--- Listed records Enclosed Below ---
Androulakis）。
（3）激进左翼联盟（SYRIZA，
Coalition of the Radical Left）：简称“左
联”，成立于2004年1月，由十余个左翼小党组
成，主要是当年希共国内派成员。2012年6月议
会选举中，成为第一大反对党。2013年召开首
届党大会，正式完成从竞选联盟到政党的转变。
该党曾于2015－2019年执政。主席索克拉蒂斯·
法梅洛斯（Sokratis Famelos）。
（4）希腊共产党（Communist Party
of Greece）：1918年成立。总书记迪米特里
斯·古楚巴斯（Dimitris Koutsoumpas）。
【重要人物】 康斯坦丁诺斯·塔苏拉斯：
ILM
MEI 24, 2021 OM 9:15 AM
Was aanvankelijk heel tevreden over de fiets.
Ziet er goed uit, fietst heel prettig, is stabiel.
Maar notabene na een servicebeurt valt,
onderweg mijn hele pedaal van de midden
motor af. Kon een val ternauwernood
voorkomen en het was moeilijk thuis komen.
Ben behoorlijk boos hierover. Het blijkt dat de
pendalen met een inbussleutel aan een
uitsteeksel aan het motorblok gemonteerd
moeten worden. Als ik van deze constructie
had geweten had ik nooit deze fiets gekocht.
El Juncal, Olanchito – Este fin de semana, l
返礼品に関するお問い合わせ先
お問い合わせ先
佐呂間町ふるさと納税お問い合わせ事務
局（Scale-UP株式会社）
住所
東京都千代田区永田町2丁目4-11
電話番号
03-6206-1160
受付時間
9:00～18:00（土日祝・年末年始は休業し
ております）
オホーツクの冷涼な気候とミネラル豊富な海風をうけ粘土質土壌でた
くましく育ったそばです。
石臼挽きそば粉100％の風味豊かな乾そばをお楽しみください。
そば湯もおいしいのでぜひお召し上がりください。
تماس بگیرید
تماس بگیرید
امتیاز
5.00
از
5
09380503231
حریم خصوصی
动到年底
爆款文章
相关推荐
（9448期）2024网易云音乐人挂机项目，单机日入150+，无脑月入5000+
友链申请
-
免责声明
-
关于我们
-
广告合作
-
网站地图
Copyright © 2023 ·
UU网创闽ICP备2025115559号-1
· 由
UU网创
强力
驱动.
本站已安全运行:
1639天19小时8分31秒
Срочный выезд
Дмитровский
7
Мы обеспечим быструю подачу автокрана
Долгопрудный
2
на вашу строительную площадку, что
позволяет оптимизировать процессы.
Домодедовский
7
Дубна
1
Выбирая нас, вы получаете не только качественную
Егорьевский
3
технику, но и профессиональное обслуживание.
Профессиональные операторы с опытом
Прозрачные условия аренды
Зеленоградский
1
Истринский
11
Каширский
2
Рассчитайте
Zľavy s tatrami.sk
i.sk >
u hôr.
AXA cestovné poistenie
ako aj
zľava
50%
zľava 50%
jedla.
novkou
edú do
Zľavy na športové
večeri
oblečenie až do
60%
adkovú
--- End of Enclosed Listed records ---
• _What is expected_: Among the lines above, count those that include the word "heel". Give only the result.

• _Worked solution_: 2